[Edu-sig] Kirby Urner's Sieve of Eratosthenes

[Kirby Urner]

>Note that my version, while not as compact in code, uses only 
>addition to change 1s to 0s.  Using % over range(2,limit) 
>implies many divisions, and perhaps is not as fast, though 
>I haven't done any work to ascertain this for a fact.
>
>Kirby

In fact, I'd go even further and say it's the essence of
the Erastosthenes method that we _do not_ try to figure 
out if 13 (for example) goes evenly into some gnarly 
multi-digit number -- nor should we ask the computer 
this question.

In filtering out non-primes, we're just counting off, and 
crossing out every 13th number, never trying to divide 
anything into anything else and looking at the remainder.

So I'd say the % or mod operator really _can't_ be part 
of this process -- IF we're going to call this is a 
Sieve of Erastosthenes.  Gotta remain faithful to the 
core strategy to merit that moniker.

Trial-by-division, on the other hand, does use % (aka mod).

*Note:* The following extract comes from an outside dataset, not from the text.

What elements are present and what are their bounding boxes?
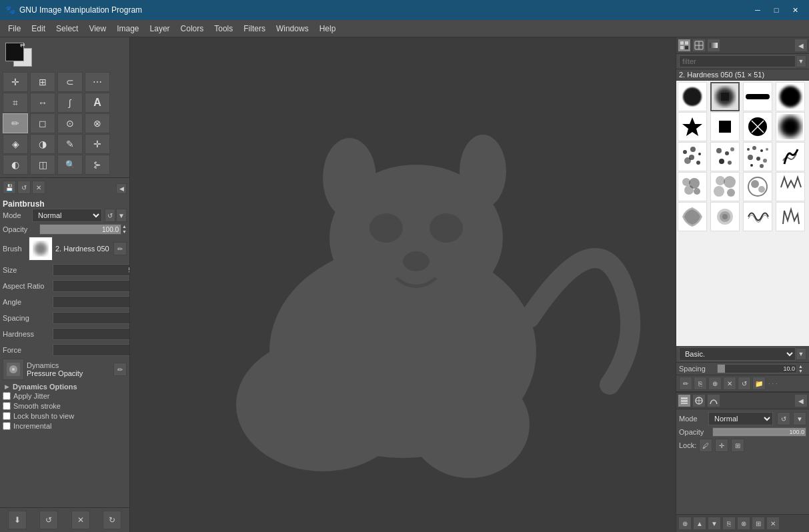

Again, I certainly learned from John's post and value his 
contribution.  I'm not a Python guru (yet) and likely 
could compactify my code (without sacrificing readability)
in many methods -- including in erastosthenes().

Kirby

PS:  Dustin, would your agree that reduce(mul,terms) and 
reduce(add,terms) are a useful way to introduce sums and
products, corresponding to geeky greek symbols capital
SIGMA and capital PI.  In other words:

from operator import mul,add

def sum(terms):
   """Same as SIGMA (terms is a list)"""
   return reduce(add,terms)

def product(terms):
   """Same as PI (terms is a list)"""
   return reduce(mul,terms)

Would these be useful as "math through programming" 
Python definitions?   

Note: n! would be the same as product( range(1,n+1) ).